Description of Securities

EX-4.1 2 expi-20231231xex4d1.htm EX-4.1

Exhibit 4.1

DESCRIPTION OF THE REGISTRANT’S CAPITAL STOCK REGISTERED

PURUSANT TO SECTION 12 OF THE EXCHANGE ACT OF 1934

As of December 31, 2023, eXp World Holdings, Inc. (the “Company”, “we”, and “our”) has one class of securities registered under Section 12 of the Securities Exchange Act of 1934, as amended (the “Exchange Act”). The following summary of capital stock is based on and qualified by the Company’s current Certificate of Incorporation (as amended and/or restated from time-to-time, the “Certificate of Incorporation”), current Bylaws (as amended and/or restated from time-to-time, the “Bylaws”), and applicable Delaware law. For a complete description of the terms and provisions of the Company’s capital stock, refer to the Certificate of Incorporation and the Bylaws, both of which are filed as exhibits to this Annual Report on Form 10-K.

Description of Common Stock

Authorized Capital Stock

The Company's Certificate of Incorporation authorizes the issuance of 900,000,000 shares of common stock, $0.00001 par value per share (“Common Stock”).

Fully Paid and Nonassessable

All of the outstanding shares of the Company’s Common Stock are fully paid and nonassessable.

Voting Rights

The holders of Common Stock are entitled to one vote per share on each matter submitted to a vote of shareholders, including the election of directors.

Dividend Rights

The holders of shares of Common Stock shall be entitled to receive such dividends and other distributions (payable in cash, property, or capital stock of the Corporation) when, as, and if declared thereon by the Company’s Board of Directors from time to time out of any assets or funds of the Corporation legally available therefor, and shall share equally on a per share basis in such dividends and distributions.

Liquidation Rights

In the event of any voluntary or involuntary liquidation, dissolution, or winding-up of the Corporation, after payment or provision for payment of the debts and other liabilities of the Corporation, the holders of shares of Common Stock shall be entitled to receive all the remaining assets of the Corporation available for distribution to its stockholders, ratably in proportion to the number of shares of Common Stock held by them.

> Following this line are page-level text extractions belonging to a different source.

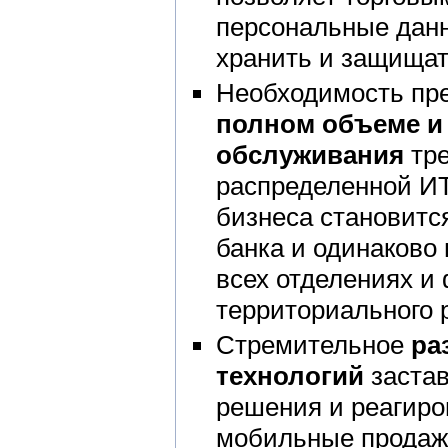
персональные данн
хранить и защищат
Необходимость пр
полном объеме и 
обслуживания
тре
распределенной ИТ
бизнеса становитс
банка и одинаково 
всех отделениях и
территориального 
Стремительное
ра
технологий
застав
решения и реагиро
мобильные продажи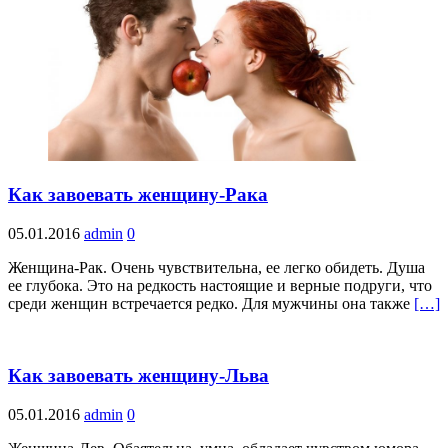
Как завоевать женщину-Рака
05.01.2016
admin
0
Женщина-Рак. Очень чувствительна, ее легко обидеть. Душа
ее глубока. Это на редкость настоящие и верные подруги, что
среди женщин встречается редко. Для мужчины она также
[…]
Как завоевать женщину-Льва
05.01.2016
admin
0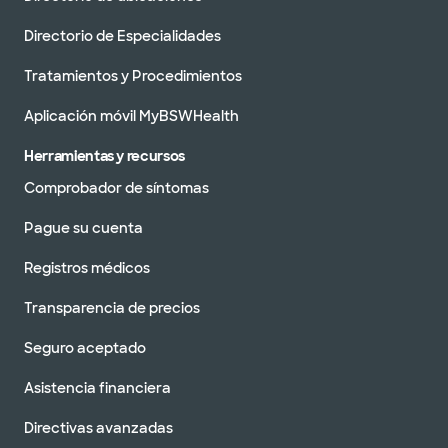
Directorio de Especialidades
Tratamientos y Procedimientos
Aplicación móvil MyBSWHealth
Herramientas y recursos
Comprobador de síntomas
Pague su cuenta
Registros médicos
Transparencia de precios
Seguro aceptado
Asistencia financiera
Directivas avanzadas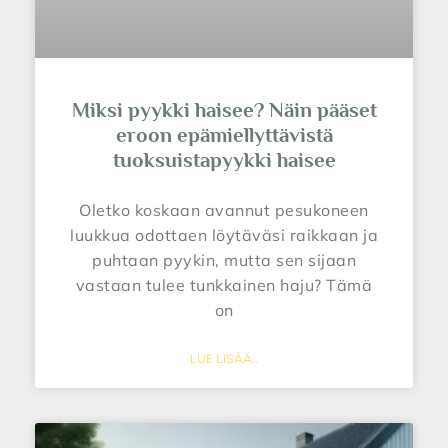
Miksi pyykki haisee? Näin pääset
eroon epämiellyttävistä
tuoksuistapyykki haisee
Oletko koskaan avannut pesukoneen
luukkua odottaen löytäväsi raikkaan ja
puhtaan pyykin, mutta sen sijaan
vastaan tulee tunkkainen haju? Tämä
on
LUE LISÄÄ..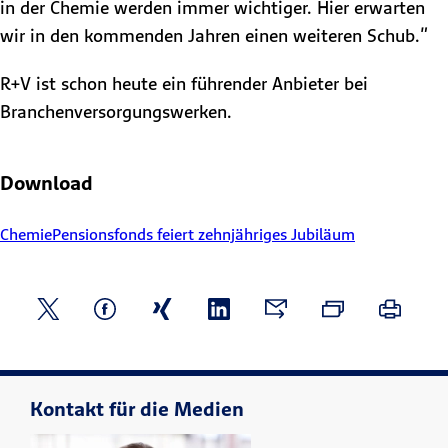
in der Chemie werden immer wichtiger. Hier erwarten
wir in den kommenden Jahren einen weiteren Schub."
R+V ist schon heute ein führender Anbieter bei
Branchenversorgungswerken.
Download
ChemiePensionsfonds feiert zehnjähriges Jubiläum
Kontakt für die Medien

Options and Other Equity Awards

Pursuant to applicable Delaware law, we are authorized to issue shares of Common Stock and options, rights, warrants and appreciation rights relating to Common Stock for the consideration and on the terms and conditions established by the Company’s Board of Directors in its sole discretion.

Other Rights and Preferences

Our Common Stock has no preemptive or other subscription rights, and there are no conversion or redemption rights with respect to such shares of Common Stock.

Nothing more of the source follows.